Task requirements: Where the records below have a line with "Versand", that line is to be copied.

################

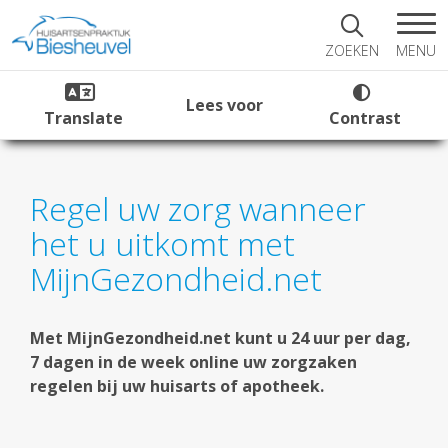
MENU
ZOEKEN
Lees voor
Translate
Contrast
Regel uw zorg wanneer
het u uitkomt met
MijnGezondheid.net
Met MijnGezondheid.net kunt u 24 uur per dag,
7 dagen in de week online uw zorgzaken
regelen bij uw huisarts of apotheek.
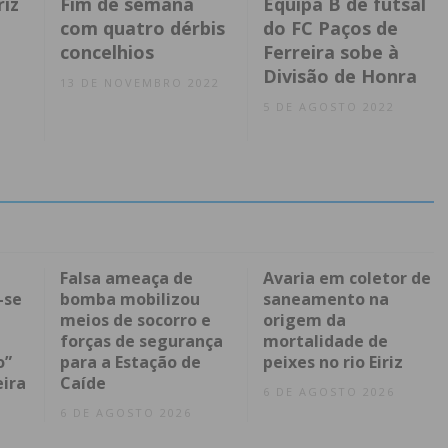
riz
Fim de semana
Equipa B de futsal
a
com quatro dérbis
do FC Paços de
concelhios
Ferreira sobe à
Divisão de Honra
13 DE NOVEMBRO 2022
5 DE AGOSTO 2022
Falsa ameaça de
Avaria em coletor de
-se
bomba mobilizou
saneamento na
meios de socorro e
origem da
forças de segurança
mortalidade de
o”
para a Estação de
peixes no rio Eiriz
eira
Caíde
6 DE AGOSTO 2026
6 DE AGOSTO 2026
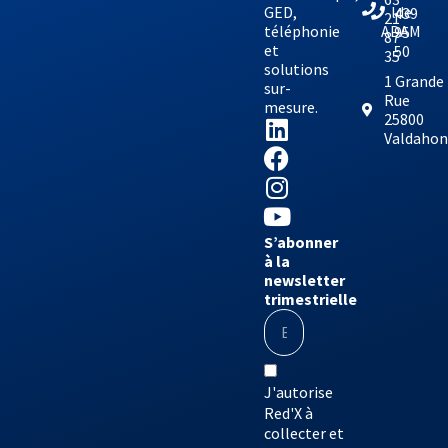
GED,
lde
439
21
téléphonie
ADAM
95
87
et
50
35
solutions
1 Grande
sur-
Rue
mesure.
25800
Valdaho
S’abonner
à la
newsletter
trimestrielle
J'autorise
Red'X à
collecter et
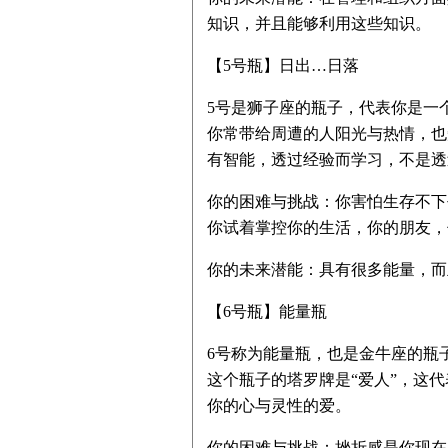
知识，并且能够利用这些知识。
【5号瓶】日出…日落
5号是狮子座的瓶子，代表你是一
你常带给周遭的人阳光与热情，也
有智能，透过经验而学习，不是透
你的困难与挑战：你害怕生存不下
你试着掌控你的生活，你的朋友，
你的未来潜能：具有很多能量，而
【6号瓶】能量瓶
6号称为能量瓶，也是金牛座的瓶
这个瓶子的塔罗牌是“爱人”，这
你的心与灵性的爱。
你的困难与挑战：挫折感是你现在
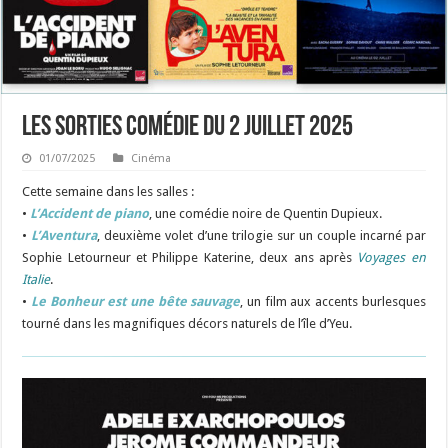
Les sorties Comédie du 2 juillet 2025
01/07/2025
Cinéma
Cette semaine dans les salles :
•
L’Accident de piano
, une comédie noire de Quentin Dupieux.
•
L’Aventura
, deuxième volet d’une trilogie sur un couple incarné par
Sophie Letourneur et Philippe Katerine, deux ans après
Voyages en
Italie
.
•
Le
Bonheur
est une bête sauvage
, un film aux accents burlesques
tourné dans les magnifiques décors naturels de l’île d’Yeu.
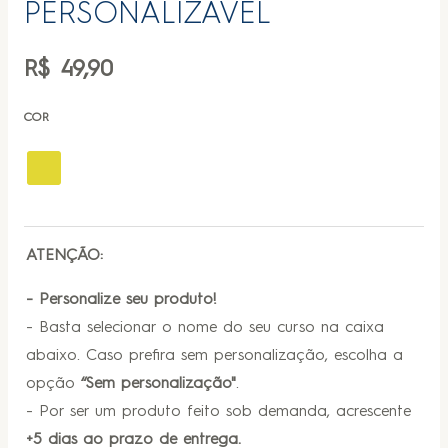
PERSONALIZÁVEL
R$
49,90
COR
ATENÇÃO:
- Personalize seu produto!
- Basta selecionar o nome do seu curso na caixa
abaixo. Caso prefira sem personalização, escolha a
opção
“Sem personalização"
.
- Por ser um produto feito sob demanda, acrescente
+5 dias ao prazo de entrega.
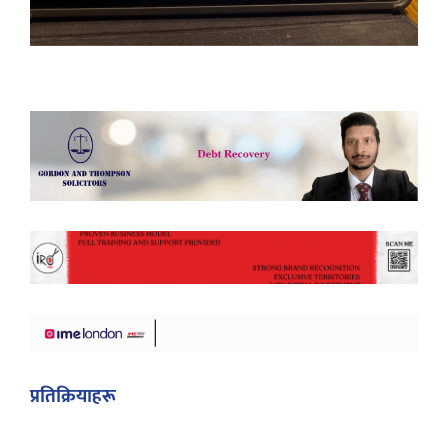
प्रतिक्रियाहरू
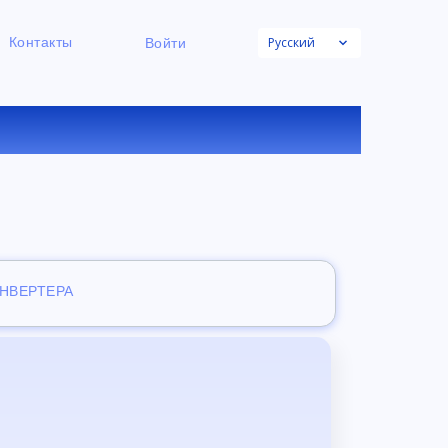
Русский
Контакты
Войти
НЛАЙН
ОНВЕРТЕРА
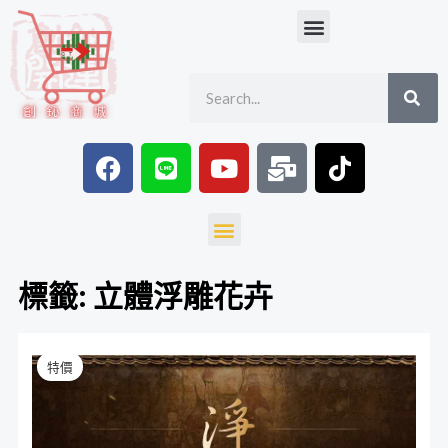
跳
Menu
至
主
SE
Search
要
內
容
F
L
Y
M
T
a
i
o
a
i
c
n
u
i
k
e
e
t
l
t
Menu
b
u
-
o
o
b
b
k
標籤: 立體浮雕花卉
o
e
u
k
l
金
原
目
k
特價
絲
始
前
楠
木
價
價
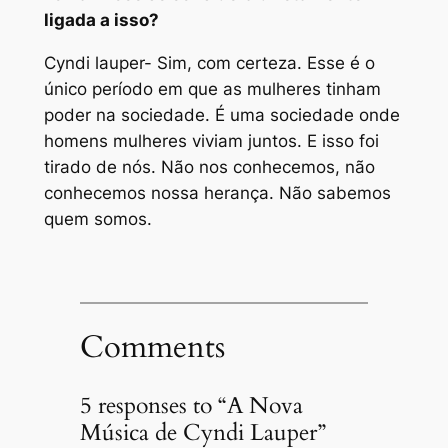
ligada a isso?
Cyndi lauper- Sim, com certeza. Esse é o
único período em que as mulheres tinham
poder na sociedade. É uma sociedade onde
homens mulheres viviam juntos. E isso foi
tirado de nós. Não nos conhecemos, não
conhecemos nossa herança. Não sabemos
quem somos.
Comments
5 responses to “A Nova
Música de Cyndi Lauper”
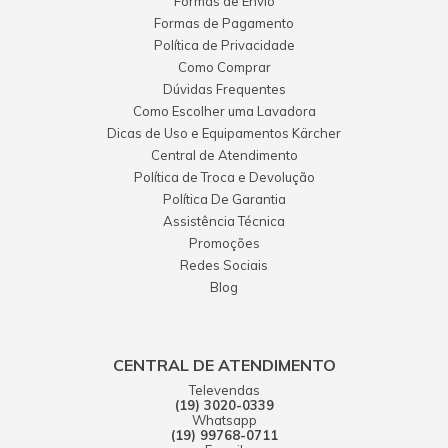
Formas de Envio
Formas de Pagamento
Política de Privacidade
Como Comprar
Dúvidas Frequentes
Como Escolher uma Lavadora
Dicas de Uso e Equipamentos Kärcher
Central de Atendimento
Política de Troca e Devolução
Política De Garantia
Assistência Técnica
Promoções
Redes Sociais
Blog
CENTRAL DE ATENDIMENTO
Televendas
(19) 3020-0339
Whatsapp
(19) 99768-0711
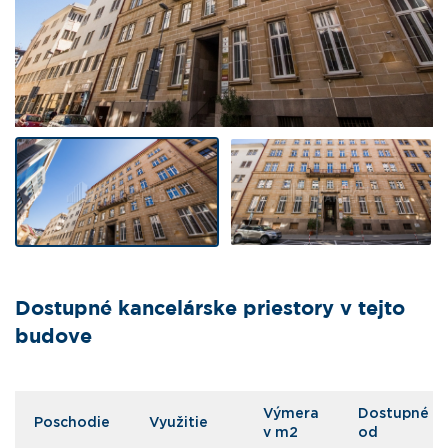
Dostupné kancelárske priestory v tejto
budove
Výmera
Dostupné
Poschodie
Využitie
v m2
od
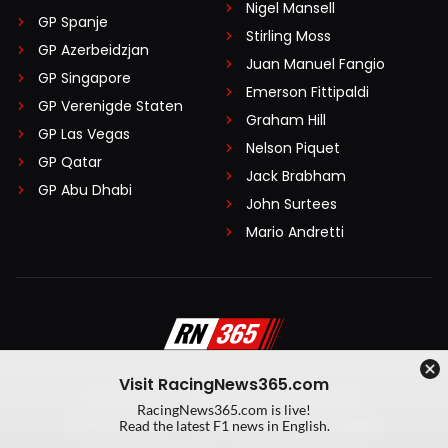
Nigel Mansell
GP Spanje
Stirling Moss
GP Azerbeidzjan
Juan Manuel Fangio
GP Singapore
Emerson Fittipaldi
GP Verenigde Staten
Graham Hill
GP Las Vegas
Nelson Piquet
GP Qatar
Jack Brabham
GP Abu Dhabi
John Surtees
Mario Andretti
Visit RacingNews365.com
Disclaimer
Algemene voorwaarden
RacingNews365.com is live!
Privacy Policy
Created by On Your Marks
Read the latest F1 news in English.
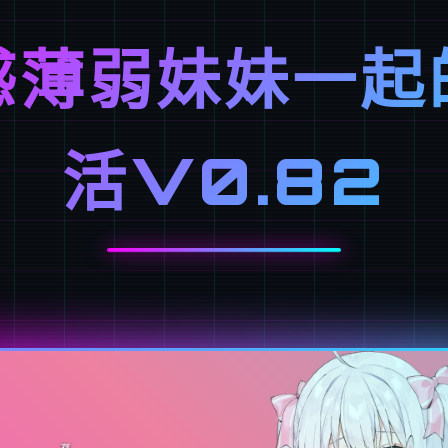
感薄弱妹妹一起
活V0.82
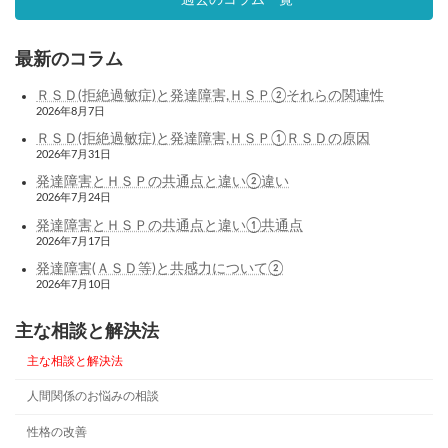
最新のコラム
ＲＳＤ(拒絶過敏症)と発達障害,ＨＳＰ②それらの関連性
2026年8月7日
ＲＳＤ(拒絶過敏症)と発達障害,ＨＳＰ①ＲＳＤの原因
2026年7月31日
発達障害とＨＳＰの共通点と違い②違い
2026年7月24日
発達障害とＨＳＰの共通点と違い①共通点
2026年7月17日
発達障害(ＡＳＤ等)と共感力について②
2026年7月10日
主な相談と解決法
主な相談と解決法
人間関係のお悩みの相談
性格の改善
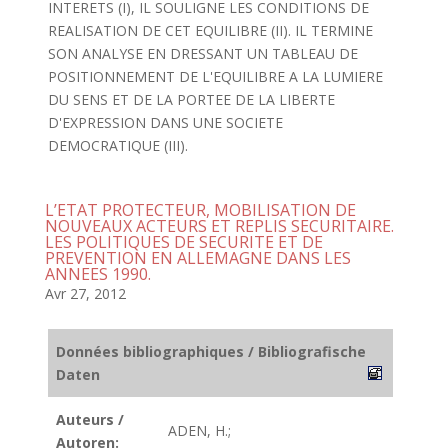
INTERETS (I), IL SOULIGNE LES CONDITIONS DE
REALISATION DE CET EQUILIBRE (II). IL TERMINE
SON ANALYSE EN DRESSANT UN TABLEAU DE
POSITIONNEMENT DE L'EQUILIBRE A LA LUMIERE
DU SENS ET DE LA PORTEE DE LA LIBERTE
D'EXPRESSION DANS UNE SOCIETE
DEMOCRATIQUE (III).
L’ETAT PROTECTEUR, MOBILISATION DE
NOUVEAUX ACTEURS ET REPLIS SECURITAIRE.
LES POLITIQUES DE SECURITE ET DE
PREVENTION EN ALLEMAGNE DANS LES
ANNEES 1990.
Avr 27, 2012
Données bibliographiques / Bibliografische
Daten
Auteurs /
ADEN, H.;
Autoren:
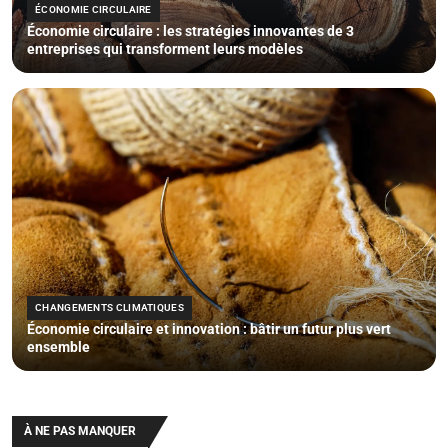
ÉCONOMIE CIRCULAIRE
Économie circulaire : les stratégies innovantes de 3
entreprises qui transforment leurs modèles
CHANGEMENTS CLIMATIQUES
Économie circulaire et innovation : bâtir un futur plus vert
ensemble
À NE PAS MANQUER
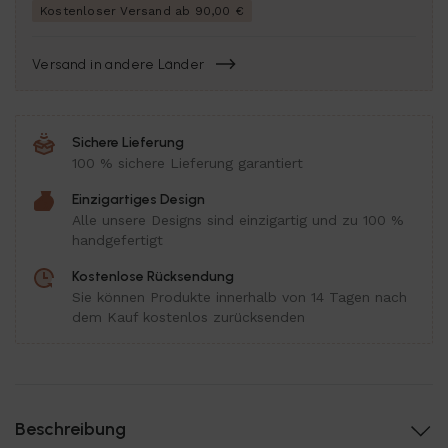
Kostenloser Versand ab 90,00 €
Versand in andere Länder
Sichere Lieferung
100 % sichere Lieferung garantiert
Einzigartiges Design
Alle unsere Designs sind einzigartig und zu 100 %
handgefertigt
Kostenlose Rücksendung
Sie können Produkte innerhalb von 14 Tagen nach
dem Kauf kostenlos zurücksenden
Beschreibung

################

Response to this exercise:
Kostenloser Versand ab 90,00 €
Versand in andere Länder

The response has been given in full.